Spark excels at handling big data workloads where traditional tools like Hadoop MapReduce fall short in speed and flexibility. Its primary advantages:

1. Speed: Uses in-memory computing, making it up to 100x faster than disk-based MapReduce for iterative tasks and 10x on disk.
2. Scalability: Processes petabytes of data across thousands of nodes.
3. Versatility: Supports batch processing, interactive queries, streaming, machine learning, and graph analytics in a unified engine.
4. Ease of Use: High-level APIs (especially DataFrames and Datasets) simplify development compared to low-level RDDs.
5. Fault Tolerance: Automatically recovers from node failures.

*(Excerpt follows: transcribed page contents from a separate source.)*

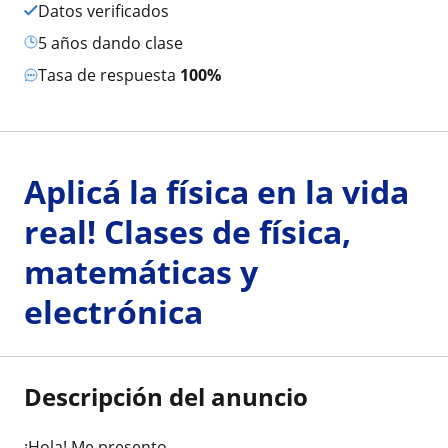
Datos verificados
5 años dando clase
Tasa de respuesta
100%
Aplicá la física en la vida
real! Clases de física,
matemáticas y
electrónica
Descripción del anuncio
¡Hola! Me presento.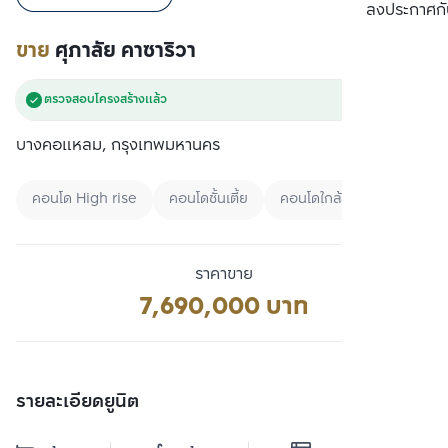
เปรียบเทียบ
ลงประกาศกั
ขาย
ศุภาลัย คาซาริวา
ตรวจสอบโครงสร้างแล้ว
บางคอแหลม, กรุงเทพมหานคร
คอนโด High rise
คอนโดชั้นเตี้ย
คอนโดใกล้ BRT
ราคาขาย
7,690,000 บาท
รายละเอียดยูนิต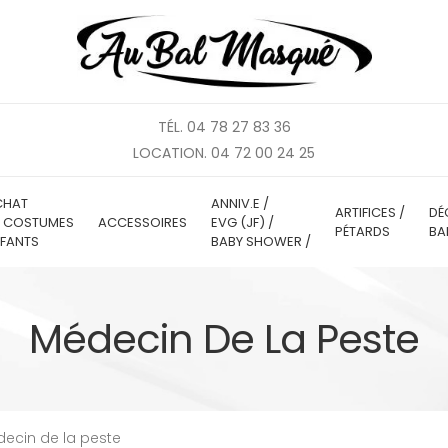
TÉL. 04 78 27 83 36
LOCATION. 04 72 00 24 25
CHAT
ANNIV.E /
ARTIFICES /
DÉ
E COSTUMES
ACCESSOIRES
EVG (JF) /
PÉTARDS
BA
FANTS
BABY SHOWER /
Médecin De La Peste
ecin de la peste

Databricks is a cloud-based unified data analytics platform founded by the creators of Apache Spark. It runs a highly optimized, managed version of Spark, making it far easier to use than deploying and managing raw Apache Spark clusters yourself.
In this project, we are going to explore the cars.csv dataset using pyspark while running it on databricks. The dataset is from kaggle: https://www.kaggle.com/datasets/rhythmbhaumik/car-dataset. 

### Reading the CSV data
Since the data is downloaded from kaggle, there is need to create a volume that is managed by the user. 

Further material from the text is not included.